[[ Data section, beginning ]]

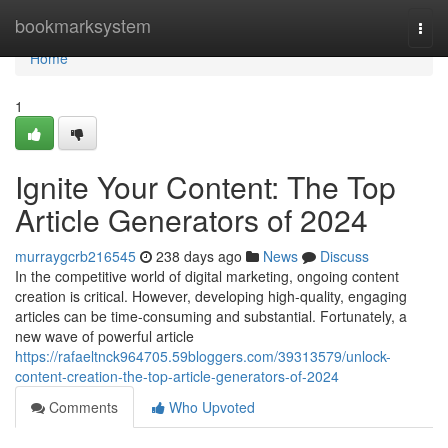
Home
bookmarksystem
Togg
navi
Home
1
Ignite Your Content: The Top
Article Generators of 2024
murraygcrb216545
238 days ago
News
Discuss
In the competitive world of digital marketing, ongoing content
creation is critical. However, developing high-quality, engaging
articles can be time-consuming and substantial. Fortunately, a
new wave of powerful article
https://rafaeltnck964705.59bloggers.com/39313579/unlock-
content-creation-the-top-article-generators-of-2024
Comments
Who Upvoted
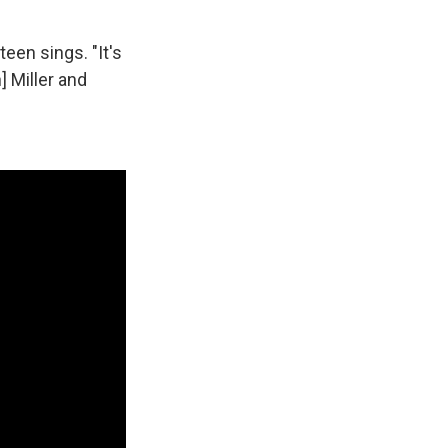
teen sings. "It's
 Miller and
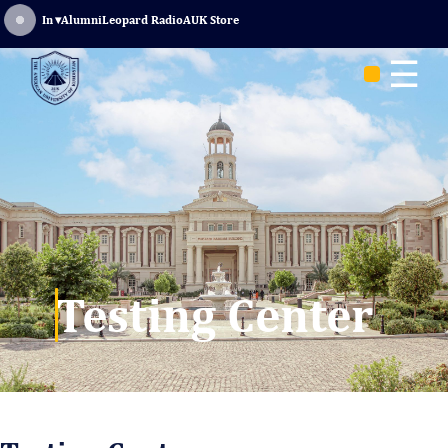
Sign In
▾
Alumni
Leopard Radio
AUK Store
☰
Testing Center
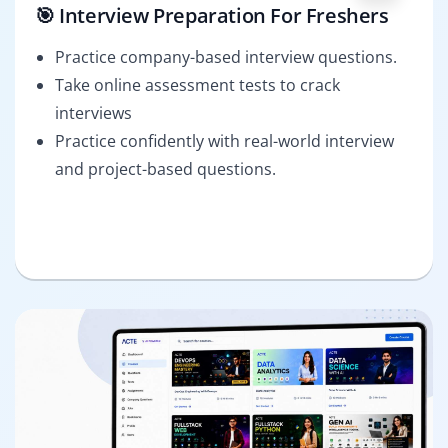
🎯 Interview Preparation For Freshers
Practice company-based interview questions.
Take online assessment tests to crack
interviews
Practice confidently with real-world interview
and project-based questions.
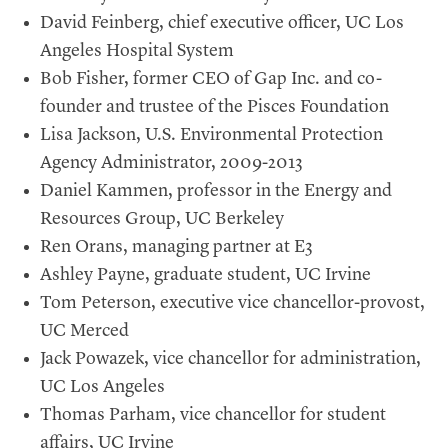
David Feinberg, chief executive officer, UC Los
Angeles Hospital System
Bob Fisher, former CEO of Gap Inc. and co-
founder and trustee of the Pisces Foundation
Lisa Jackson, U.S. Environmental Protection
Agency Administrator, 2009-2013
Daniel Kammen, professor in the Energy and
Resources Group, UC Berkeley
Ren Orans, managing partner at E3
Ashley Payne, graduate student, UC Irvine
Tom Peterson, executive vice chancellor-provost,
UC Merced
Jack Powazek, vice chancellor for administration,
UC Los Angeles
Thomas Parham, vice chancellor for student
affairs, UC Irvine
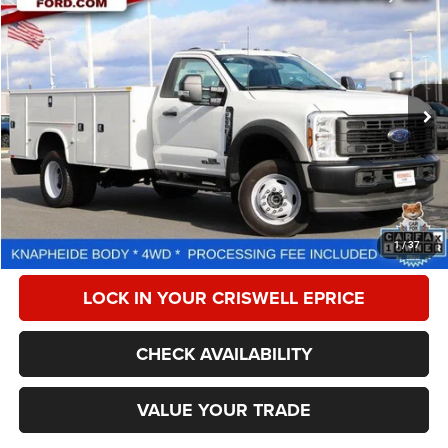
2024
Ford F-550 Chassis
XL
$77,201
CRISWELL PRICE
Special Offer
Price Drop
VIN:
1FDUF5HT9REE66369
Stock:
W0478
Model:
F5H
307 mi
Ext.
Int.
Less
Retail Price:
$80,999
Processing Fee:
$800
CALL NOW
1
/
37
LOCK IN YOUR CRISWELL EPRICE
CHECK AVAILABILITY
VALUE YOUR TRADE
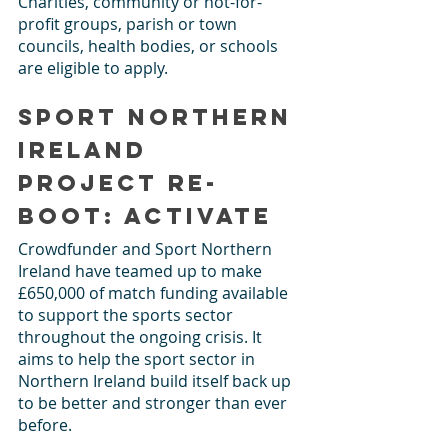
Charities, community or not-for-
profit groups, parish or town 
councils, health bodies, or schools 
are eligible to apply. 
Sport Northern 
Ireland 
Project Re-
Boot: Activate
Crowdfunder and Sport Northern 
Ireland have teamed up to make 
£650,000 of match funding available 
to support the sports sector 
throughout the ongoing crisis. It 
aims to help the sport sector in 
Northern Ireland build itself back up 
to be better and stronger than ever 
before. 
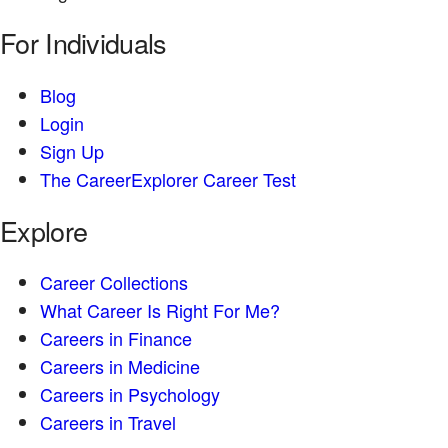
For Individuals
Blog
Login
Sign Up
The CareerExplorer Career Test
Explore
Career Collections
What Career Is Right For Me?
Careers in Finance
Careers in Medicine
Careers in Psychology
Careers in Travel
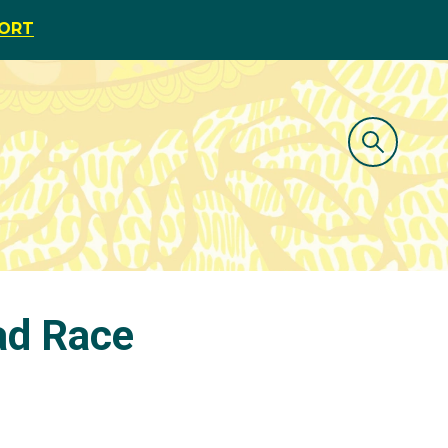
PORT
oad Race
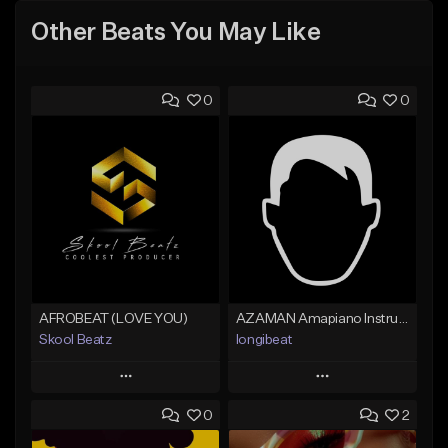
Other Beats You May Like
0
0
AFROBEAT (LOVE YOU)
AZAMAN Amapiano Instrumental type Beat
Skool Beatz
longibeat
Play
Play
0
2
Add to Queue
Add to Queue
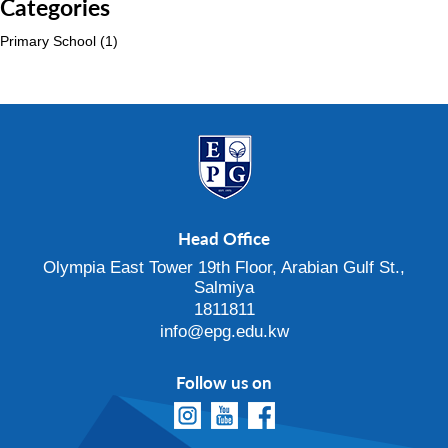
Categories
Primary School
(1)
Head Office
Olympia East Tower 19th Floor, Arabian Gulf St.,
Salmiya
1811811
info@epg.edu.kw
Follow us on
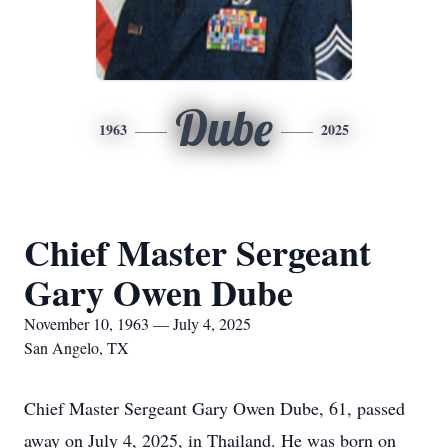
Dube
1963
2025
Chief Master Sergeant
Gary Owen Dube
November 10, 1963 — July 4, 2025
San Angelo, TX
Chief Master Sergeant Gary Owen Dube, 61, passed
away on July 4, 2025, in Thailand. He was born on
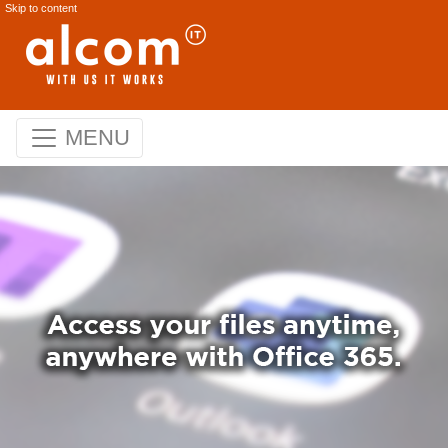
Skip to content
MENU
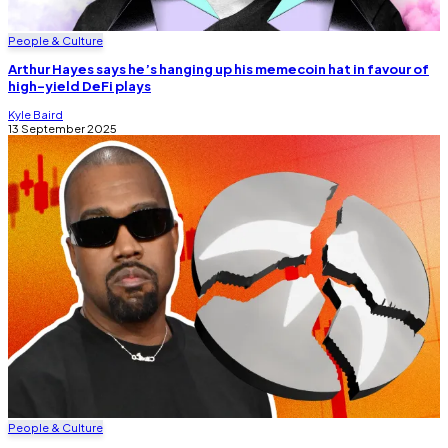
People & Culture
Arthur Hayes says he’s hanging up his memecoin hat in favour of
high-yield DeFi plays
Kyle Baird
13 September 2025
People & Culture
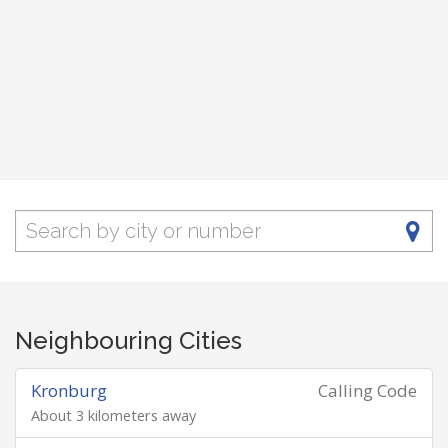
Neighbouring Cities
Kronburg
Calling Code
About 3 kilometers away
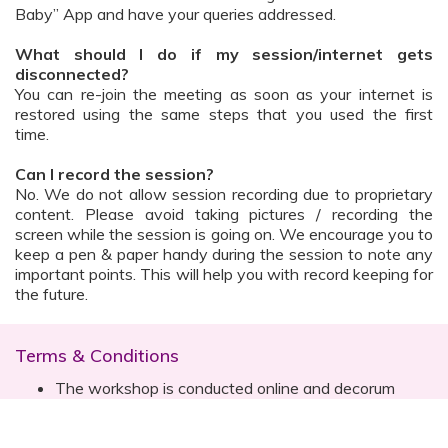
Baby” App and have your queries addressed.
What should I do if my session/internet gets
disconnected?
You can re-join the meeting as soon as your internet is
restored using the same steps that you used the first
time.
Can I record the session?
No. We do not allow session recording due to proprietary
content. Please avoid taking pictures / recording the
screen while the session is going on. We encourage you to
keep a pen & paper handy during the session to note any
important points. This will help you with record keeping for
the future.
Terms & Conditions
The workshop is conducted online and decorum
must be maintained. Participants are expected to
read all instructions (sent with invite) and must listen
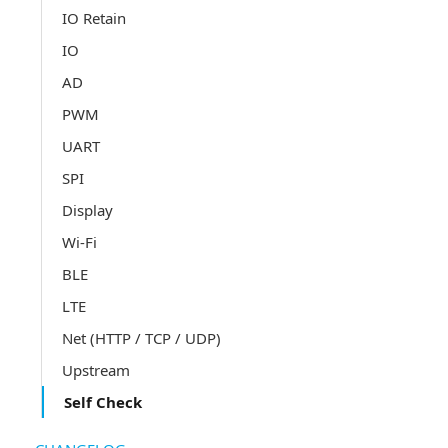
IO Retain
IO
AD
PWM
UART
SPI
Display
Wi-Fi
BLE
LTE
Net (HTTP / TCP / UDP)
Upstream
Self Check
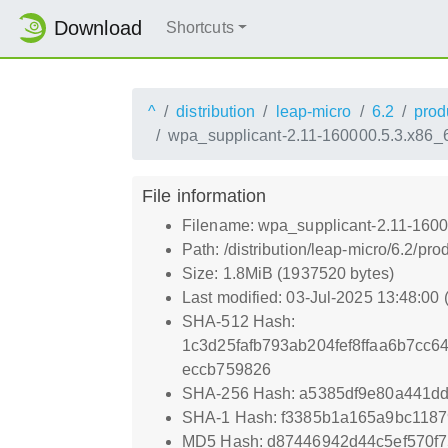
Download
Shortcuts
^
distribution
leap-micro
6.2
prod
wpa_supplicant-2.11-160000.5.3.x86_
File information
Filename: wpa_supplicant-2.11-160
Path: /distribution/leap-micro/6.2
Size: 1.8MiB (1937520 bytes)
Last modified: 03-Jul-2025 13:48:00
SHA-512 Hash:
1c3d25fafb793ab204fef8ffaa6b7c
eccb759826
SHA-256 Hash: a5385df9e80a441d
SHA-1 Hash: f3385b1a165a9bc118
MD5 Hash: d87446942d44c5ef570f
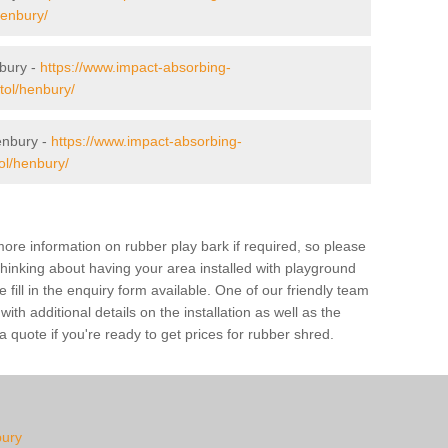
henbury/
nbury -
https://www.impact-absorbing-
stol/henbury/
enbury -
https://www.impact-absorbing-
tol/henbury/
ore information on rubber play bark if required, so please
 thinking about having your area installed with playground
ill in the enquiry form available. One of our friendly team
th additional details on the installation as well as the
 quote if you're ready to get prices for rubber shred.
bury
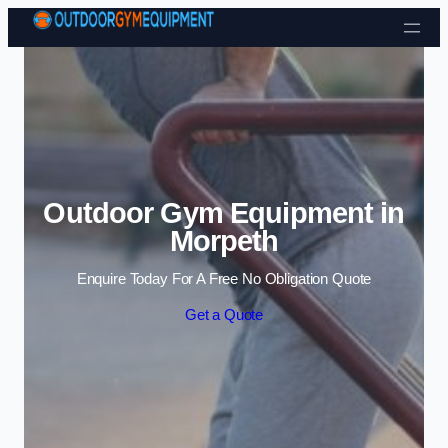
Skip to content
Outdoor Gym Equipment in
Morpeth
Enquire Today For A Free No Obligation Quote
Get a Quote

[[ Data section, end ]]

#### [Problem to work on]
Line count for the string "recording": work it out from the records above and reply with the number alone.

#### [Exercise result]
2